If you’re travelling in an enclosed space like a bus, train or plane, then it’s all about you. You might as well sit still while the world turns about you.
Travelling on foot it all changes. Everything is about the other – the people you meet, the places you pass, the very consistency of the ground underneath. These form the warp and weft of your traveller’s tales.
This would make an interesting book anyway, but what makes it unique is MacFarlane’s gift for not just communicating the texture of a moment but inviting the reader to join him inside that moment, be it traipsing barefoot in Scotland (where I empathised with his reticence to experience nettles as “chili for the feet”), being chosen by a book in the Library of the Forest in Madrid or accompanying an old friend in a melancholy meander over old Palestinian pathways. As a recovering twitcher I was taken by his description of a rock dove as a “hoplite vicar”.
I was worried that MacFarlane would use his journeys in Palestine to make a political point, but my fears were unfounded.
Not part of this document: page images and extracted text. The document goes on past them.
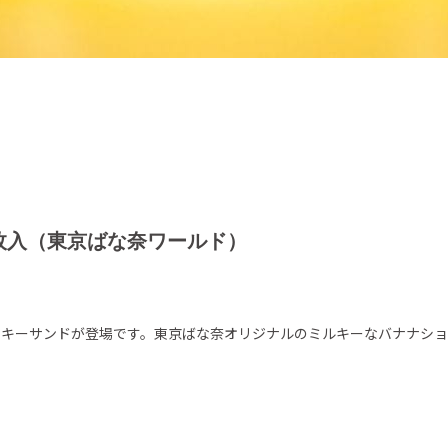
枚入（東京ばな奈ワールド）
ッキーサンドが登場です。東京ばな奈オリジナルのミルキーなバナナショ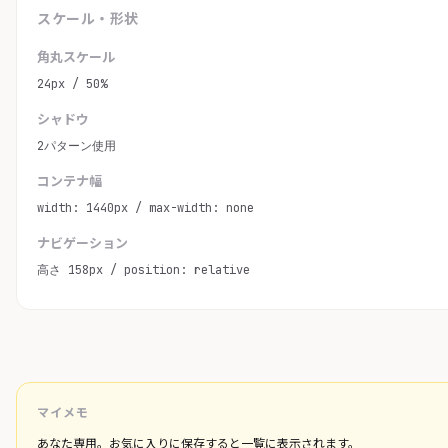
スケール・形状
角丸スケール
24px / 50%
シャドウ
2パターン使用
コンテナ幅
width: 1440px / max-width: none
ナビゲーション
高さ 158px / position: relative
マイメモ
あなた専用。お気に入りに保存すると一覧に表示されます。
He tells the stories of his travels as if each journey were a precious jewel, and leaves the reader to draw his or her own conclusions.
Something that interested me in the section on Palestine was the story of a friend of his who narrowly being shot by militia on the grounds that "it is halal to kill the guilty English". The British (presumably what was meant) left the Palestinian Mandate in 1948. Perhaps food for thought given the decisions our politicians have to make about engagement in Syria?